Pre-clean source data: remove non-informative tokens and normalize delimiters before merging.
Limit path depth to the intended maximum (commonly 5) to control embedding complexity.
Tune top-level cluster count (10–20) and subsequent ranges (3–20) to match catalog breadth.
Verify cluster coverage: ensure generated names cover ≥70% of records in each cluster and adjust naming thresholds if necessary.
Run quality checks to remove ancestor duplicates, special-character noise, and low-coverage labels.

Example use cases

Consolidate product categories from multiple marketplaces into one taxonomy for cross-platform sales analysis.
Normalize partner feeds so downstream analytics and recommendations use consistent category IDs.
Create a reporting taxonomy for product performance dashboards spanning diverse vendors.
Build a training set of consistent category labels for downstream classification models.
Regularly re-cluster and rename categories as new product types emerge in source data.

FAQ

How many levels does the algorithm support?

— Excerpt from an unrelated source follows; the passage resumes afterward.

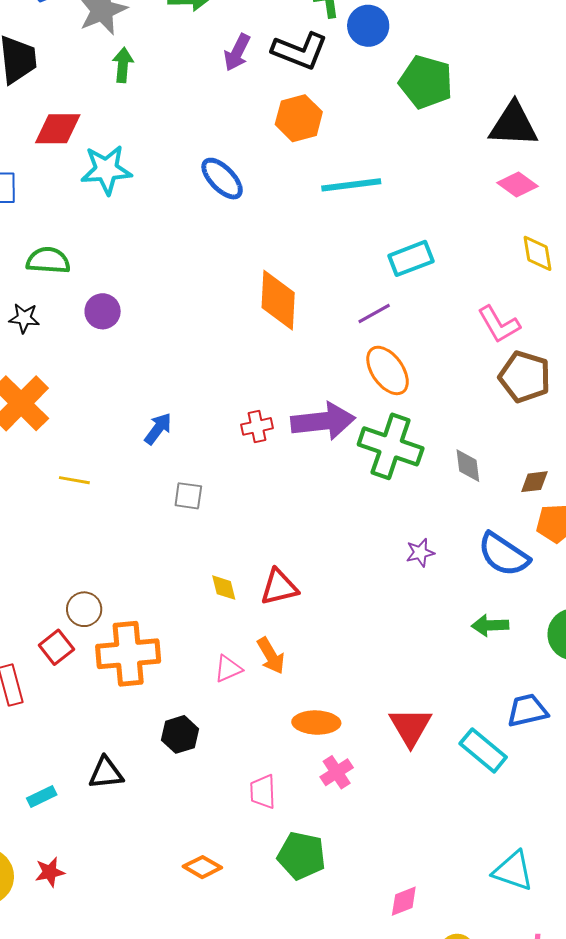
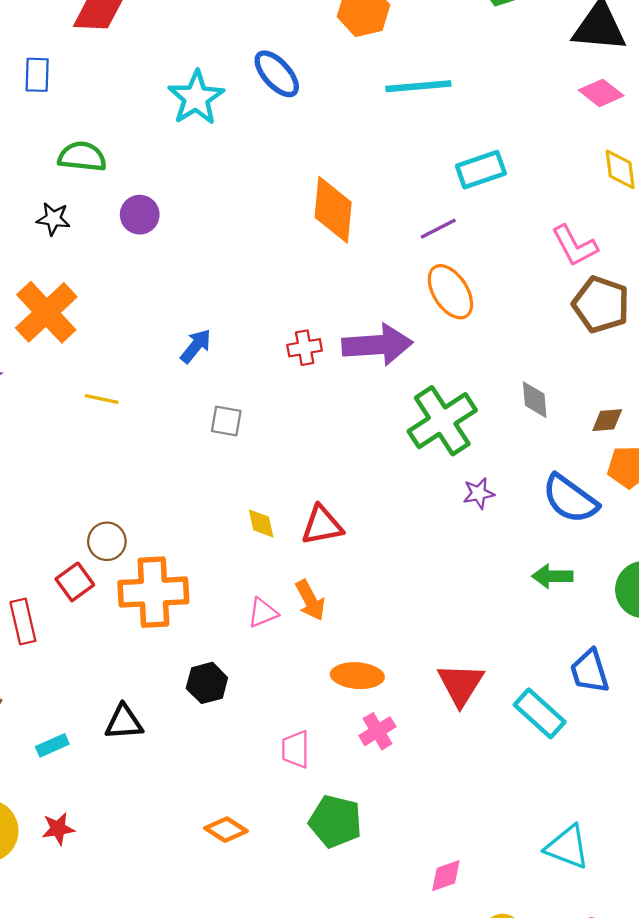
cyan star: (106, 170) -> (196, 98), moved, turned -30
green cross: (391, 446) -> (442, 421), moved, turned 36
blue trapezoid: (527, 710) -> (590, 671), turned -96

The pipeline is designed for up to 5 levels by default but can be adapted to other N levels by adjusting preprocessing and clustering parameters.

What embedding model and weights are used?

Embeddings are generated (384-dim) and levels are weighted exponentially with 0.6^(level-1), giving L1=1.0, L2=0.6, L3=0.36, etc., to emphasize higher-level semantics.

How are cluster names generated reliably?

Names use weighted word frequency, lemmatization, and bundle-word logic, exclude ancestor words, limit to about five words, and require coverage thresholds (≥70%) to ensure representative, concise labels.

What outputs should I expect?

A full per-record CSV with unified_level_1..N columns and a separate CSV of the unique taxonomy hierarchy suitable for downstream reporting and integrations.